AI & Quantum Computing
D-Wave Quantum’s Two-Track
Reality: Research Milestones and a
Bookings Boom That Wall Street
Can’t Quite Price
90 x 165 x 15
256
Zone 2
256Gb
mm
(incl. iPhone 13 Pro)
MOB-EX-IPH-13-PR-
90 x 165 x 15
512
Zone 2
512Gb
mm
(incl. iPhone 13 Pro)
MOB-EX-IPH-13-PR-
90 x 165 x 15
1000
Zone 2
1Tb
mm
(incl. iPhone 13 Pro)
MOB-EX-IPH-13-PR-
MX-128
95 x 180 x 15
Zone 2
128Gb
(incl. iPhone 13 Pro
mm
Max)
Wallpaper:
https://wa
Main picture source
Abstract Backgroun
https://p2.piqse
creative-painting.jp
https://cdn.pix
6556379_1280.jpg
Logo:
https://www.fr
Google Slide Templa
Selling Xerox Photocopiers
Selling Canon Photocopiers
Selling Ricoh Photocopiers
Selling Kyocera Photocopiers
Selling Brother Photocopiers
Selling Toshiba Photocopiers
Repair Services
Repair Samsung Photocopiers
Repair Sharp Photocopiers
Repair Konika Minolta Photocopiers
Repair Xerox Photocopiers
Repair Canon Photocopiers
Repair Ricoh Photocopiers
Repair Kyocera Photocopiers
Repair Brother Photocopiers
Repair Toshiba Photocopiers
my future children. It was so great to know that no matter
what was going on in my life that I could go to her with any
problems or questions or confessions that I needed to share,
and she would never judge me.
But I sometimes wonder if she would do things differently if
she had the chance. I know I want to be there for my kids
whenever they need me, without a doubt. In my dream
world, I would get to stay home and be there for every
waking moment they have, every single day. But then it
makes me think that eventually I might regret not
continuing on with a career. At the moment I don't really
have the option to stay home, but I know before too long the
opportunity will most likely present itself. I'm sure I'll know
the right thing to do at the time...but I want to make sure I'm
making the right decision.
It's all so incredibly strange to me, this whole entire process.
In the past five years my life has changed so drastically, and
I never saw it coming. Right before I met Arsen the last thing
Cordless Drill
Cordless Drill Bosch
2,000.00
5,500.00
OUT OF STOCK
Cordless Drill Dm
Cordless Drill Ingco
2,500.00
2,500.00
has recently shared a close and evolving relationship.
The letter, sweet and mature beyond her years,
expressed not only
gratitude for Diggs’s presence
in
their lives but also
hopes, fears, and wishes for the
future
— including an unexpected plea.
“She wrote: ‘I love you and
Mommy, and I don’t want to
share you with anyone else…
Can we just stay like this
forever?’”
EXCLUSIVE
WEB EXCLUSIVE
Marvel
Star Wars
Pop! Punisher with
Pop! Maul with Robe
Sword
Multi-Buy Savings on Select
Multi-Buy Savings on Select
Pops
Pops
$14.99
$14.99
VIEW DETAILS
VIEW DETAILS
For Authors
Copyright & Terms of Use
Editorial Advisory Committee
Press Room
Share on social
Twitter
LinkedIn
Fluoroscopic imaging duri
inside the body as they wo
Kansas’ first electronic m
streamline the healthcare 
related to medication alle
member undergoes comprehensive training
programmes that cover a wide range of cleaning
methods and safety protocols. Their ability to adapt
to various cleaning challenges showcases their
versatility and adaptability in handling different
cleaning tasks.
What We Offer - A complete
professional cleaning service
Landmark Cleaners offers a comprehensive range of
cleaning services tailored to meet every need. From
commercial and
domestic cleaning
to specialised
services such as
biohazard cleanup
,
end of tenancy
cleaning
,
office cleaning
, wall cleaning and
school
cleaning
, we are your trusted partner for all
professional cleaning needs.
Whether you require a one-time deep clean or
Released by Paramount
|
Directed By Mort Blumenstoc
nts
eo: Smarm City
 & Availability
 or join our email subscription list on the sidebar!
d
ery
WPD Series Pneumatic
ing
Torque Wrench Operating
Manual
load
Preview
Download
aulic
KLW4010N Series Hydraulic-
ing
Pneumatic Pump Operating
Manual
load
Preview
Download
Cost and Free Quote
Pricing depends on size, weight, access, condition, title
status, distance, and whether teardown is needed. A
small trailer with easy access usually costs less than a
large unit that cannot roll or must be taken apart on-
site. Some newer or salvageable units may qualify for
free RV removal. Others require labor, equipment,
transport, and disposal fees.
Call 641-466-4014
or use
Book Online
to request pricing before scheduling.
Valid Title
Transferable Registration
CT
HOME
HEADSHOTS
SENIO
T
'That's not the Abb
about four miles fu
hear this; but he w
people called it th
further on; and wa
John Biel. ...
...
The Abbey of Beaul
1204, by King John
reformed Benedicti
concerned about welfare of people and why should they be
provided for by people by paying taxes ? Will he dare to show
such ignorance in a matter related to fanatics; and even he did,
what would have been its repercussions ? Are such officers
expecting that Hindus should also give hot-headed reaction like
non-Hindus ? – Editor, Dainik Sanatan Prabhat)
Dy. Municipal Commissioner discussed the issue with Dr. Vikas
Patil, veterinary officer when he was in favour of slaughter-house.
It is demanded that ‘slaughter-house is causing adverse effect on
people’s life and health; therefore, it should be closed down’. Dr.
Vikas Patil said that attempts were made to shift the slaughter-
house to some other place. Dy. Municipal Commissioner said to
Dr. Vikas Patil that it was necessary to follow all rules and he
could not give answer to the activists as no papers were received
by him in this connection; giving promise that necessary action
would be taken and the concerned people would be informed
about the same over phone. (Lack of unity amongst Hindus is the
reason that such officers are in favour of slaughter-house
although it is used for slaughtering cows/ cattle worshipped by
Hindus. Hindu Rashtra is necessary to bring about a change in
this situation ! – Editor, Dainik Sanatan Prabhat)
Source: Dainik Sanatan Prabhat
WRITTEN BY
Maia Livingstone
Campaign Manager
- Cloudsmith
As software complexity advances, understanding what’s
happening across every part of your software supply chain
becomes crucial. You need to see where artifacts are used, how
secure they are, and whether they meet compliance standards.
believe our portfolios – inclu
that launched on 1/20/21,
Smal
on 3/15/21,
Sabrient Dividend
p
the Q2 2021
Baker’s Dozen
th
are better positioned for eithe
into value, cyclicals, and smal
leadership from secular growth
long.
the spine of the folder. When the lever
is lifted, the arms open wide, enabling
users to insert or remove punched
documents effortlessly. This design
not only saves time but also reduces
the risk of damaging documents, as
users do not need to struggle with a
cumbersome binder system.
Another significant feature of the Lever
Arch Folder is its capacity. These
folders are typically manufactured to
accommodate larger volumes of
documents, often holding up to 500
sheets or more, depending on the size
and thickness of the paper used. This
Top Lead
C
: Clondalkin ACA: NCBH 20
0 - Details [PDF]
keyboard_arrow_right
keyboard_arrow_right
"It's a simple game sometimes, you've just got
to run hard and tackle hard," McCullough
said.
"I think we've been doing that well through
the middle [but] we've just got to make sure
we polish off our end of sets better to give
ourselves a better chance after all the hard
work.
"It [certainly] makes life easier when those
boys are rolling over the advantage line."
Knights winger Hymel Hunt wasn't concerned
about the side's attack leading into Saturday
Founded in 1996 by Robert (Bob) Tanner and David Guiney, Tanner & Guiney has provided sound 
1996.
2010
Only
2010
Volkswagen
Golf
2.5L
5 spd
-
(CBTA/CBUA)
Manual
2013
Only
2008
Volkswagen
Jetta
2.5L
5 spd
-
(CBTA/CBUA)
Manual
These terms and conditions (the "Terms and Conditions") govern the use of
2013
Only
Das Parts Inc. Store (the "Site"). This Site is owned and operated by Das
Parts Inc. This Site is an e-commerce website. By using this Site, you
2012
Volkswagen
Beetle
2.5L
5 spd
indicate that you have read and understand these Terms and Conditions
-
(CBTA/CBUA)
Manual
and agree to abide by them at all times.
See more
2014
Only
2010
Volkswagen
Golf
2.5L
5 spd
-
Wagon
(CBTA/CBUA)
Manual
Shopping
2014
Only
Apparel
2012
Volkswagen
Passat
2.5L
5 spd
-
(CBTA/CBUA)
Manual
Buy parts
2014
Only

========================

Lines in the material above that include the string "meet" should be listed.

# [WRITTEN SOLUTION]
cleaning services tailored to meet every need. From
secure they are, and whether they meet compliance standards.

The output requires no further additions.